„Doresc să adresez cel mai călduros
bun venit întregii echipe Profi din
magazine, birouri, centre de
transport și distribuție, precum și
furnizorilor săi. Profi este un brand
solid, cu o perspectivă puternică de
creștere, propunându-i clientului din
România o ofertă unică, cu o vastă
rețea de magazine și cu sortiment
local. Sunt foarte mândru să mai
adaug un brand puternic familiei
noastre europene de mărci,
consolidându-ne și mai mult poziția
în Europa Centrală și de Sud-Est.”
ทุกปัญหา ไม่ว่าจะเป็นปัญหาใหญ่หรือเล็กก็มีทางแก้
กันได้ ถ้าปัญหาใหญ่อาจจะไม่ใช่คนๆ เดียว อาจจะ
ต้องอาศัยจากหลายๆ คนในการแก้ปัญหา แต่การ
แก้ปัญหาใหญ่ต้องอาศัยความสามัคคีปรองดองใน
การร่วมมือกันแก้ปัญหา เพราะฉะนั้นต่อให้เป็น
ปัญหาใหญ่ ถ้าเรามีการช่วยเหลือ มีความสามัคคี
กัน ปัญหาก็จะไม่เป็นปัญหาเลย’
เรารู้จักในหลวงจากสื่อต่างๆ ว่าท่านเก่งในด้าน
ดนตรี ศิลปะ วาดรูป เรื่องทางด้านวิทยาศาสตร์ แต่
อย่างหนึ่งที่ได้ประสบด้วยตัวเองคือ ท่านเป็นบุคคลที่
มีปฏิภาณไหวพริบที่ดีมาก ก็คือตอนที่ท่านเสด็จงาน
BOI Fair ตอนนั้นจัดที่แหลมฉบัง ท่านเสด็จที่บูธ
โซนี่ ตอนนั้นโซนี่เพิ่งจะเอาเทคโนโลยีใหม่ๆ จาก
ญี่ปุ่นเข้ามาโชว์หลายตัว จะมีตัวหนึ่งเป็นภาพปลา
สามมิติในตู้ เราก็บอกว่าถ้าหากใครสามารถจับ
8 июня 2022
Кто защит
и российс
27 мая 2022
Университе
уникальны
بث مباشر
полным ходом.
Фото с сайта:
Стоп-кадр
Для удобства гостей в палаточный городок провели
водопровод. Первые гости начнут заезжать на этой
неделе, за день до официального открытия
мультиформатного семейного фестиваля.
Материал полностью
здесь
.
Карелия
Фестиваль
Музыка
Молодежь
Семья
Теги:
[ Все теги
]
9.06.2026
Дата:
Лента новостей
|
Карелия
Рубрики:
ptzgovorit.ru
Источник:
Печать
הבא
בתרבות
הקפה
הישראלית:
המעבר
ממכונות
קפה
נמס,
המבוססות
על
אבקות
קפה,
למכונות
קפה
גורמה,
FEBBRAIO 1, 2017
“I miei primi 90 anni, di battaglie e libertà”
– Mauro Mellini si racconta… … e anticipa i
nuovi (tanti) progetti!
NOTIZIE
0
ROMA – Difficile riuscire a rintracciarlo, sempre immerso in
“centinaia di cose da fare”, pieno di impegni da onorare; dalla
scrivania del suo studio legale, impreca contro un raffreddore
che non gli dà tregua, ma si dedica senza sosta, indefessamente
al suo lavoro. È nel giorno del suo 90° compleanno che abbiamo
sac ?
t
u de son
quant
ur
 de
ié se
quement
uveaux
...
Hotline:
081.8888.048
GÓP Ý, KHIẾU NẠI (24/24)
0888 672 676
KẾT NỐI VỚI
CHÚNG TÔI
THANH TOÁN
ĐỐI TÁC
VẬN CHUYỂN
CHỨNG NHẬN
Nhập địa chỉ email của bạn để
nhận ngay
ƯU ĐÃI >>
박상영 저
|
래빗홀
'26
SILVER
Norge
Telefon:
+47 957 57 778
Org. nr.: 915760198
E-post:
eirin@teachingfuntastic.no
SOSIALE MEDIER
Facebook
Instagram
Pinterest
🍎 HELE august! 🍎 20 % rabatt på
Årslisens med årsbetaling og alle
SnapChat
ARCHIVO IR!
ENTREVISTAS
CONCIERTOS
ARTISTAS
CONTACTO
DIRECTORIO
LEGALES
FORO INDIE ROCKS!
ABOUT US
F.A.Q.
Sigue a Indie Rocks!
☆ ☆ ☆
> _Exercise goal_
Line for line, set down the listing above again.

> _Task answer_
„Doresc să adresez cel mai călduros
bun venit întregii echipe Profi din
magazine, birouri, centre de
transport și distribuție, precum și
furnizorilor săi. Profi este un brand
solid, cu o perspectivă puternică de
creștere, propunându-i clientului din
România o ofertă unică, cu o vastă
rețea de magazine și cu sortiment
local. Sunt foarte mândru să mai
adaug un brand puternic familiei
noastre europene de mărci,
consolidându-ne și mai mult poziția
în Europa Centrală și de Sud-Est.”
ทุกปัญหา ไม่ว่าจะเป็นปัญหาใหญ่หรือเล็กก็มีทางแก้
กันได้ ถ้าปัญหาใหญ่อาจจะไม่ใช่คนๆ เดียว อาจจะ
ต้องอาศัยจากหลายๆ คนในการแก้ปัญหา แต่การ
แก้ปัญหาใหญ่ต้องอาศัยความสามัคคีปรองดองใน
การร่วมมือกันแก้ปัญหา เพราะฉะนั้นต่อให้เป็น
ปัญหาใหญ่ ถ้าเรามีการช่วยเหลือ มีความสามัคคี
กัน ปัญหาก็จะไม่เป็นปัญหาเลย’
เรารู้จักในหลวงจากสื่อต่างๆ ว่าท่านเก่งในด้าน
ดนตรี ศิลปะ วาดรูป เรื่องทางด้านวิทยาศาสตร์ แต่
อย่างหนึ่งที่ได้ประสบด้วยตัวเองคือ ท่านเป็นบุคคลที่
มีปฏิภาณไหวพริบที่ดีมาก ก็คือตอนที่ท่านเสด็จงาน
BOI Fair ตอนนั้นจัดที่แหลมฉบัง ท่านเสด็จที่บูธ
โซนี่ ตอนนั้นโซนี่เพิ่งจะเอาเทคโนโลยีใหม่ๆ จาก
ญี่ปุ่นเข้ามาโชว์หลายตัว จะมีตัวหนึ่งเป็นภาพปลา
สามมิติในตู้ เราก็บอกว่าถ้าหากใครสามารถจับ
8 июня 2022
Кто защит
и российс
27 мая 2022
Университе
уникальны
بث مباشر
полным ходом.
Фото с сайта:
Стоп-кадр
Для удобства гостей в палаточный городок провели
водопровод. Первые гости начнут заезжать на этой
неделе, за день до официального открытия
мультиформатного семейного фестиваля.
Материал полностью
здесь
.
Карелия
Фестиваль
Музыка
Молодежь
Семья
Теги:
[ Все теги
]
9.06.2026
Дата:
Лента новостей
|
Карелия
Рубрики:
ptzgovorit.ru
Источник:
Печать
הבא
בתרבות
הקפה
הישראלית:
המעבר
ממכונות
קפה
נמס,
המבוססות
על
אבקות
קפה,
למכונות
קפה
גורמה,
FEBBRAIO 1, 2017
“I miei primi 90 anni, di battaglie e libertà”
– Mauro Mellini si racconta… … e anticipa i
nuovi (tanti) progetti!
NOTIZIE
0
ROMA – Difficile riuscire a rintracciarlo, sempre immerso in
“centinaia di cose da fare”, pieno di impegni da onorare; dalla
scrivania del suo studio legale, impreca contro un raffreddore
che non gli dà tregua, ma si dedica senza sosta, indefessamente
al suo lavoro. È nel giorno del suo 90° compleanno che abbiamo
sac ?
t
u de son
quant
ur
 de
ié se
quement
uveaux
...
Hotline:
081.8888.048
GÓP Ý, KHIẾU NẠI (24/24)
0888 672 676
KẾT NỐI VỚI
CHÚNG TÔI
THANH TOÁN
ĐỐI TÁC
VẬN CHUYỂN
CHỨNG NHẬN
Nhập địa chỉ email của bạn để
nhận ngay
ƯU ĐÃI >>
박상영 저
|
래빗홀
'26
SILVER
Norge
Telefon:
+47 957 57 778
Org. nr.: 915760198
E-post:
eirin@teachingfuntastic.no
SOSIALE MEDIER
Facebook
Instagram
Pinterest
🍎 HELE august! 🍎 20 % rabatt på
Årslisens med årsbetaling og alle
SnapChat
ARCHIVO IR!
ENTREVISTAS
CONCIERTOS
ARTISTAS
CONTACTO
DIRECTORIO
LEGALES
FORO INDIE ROCKS!
ABOUT US
F.A.Q.
Sigue a Indie Rocks!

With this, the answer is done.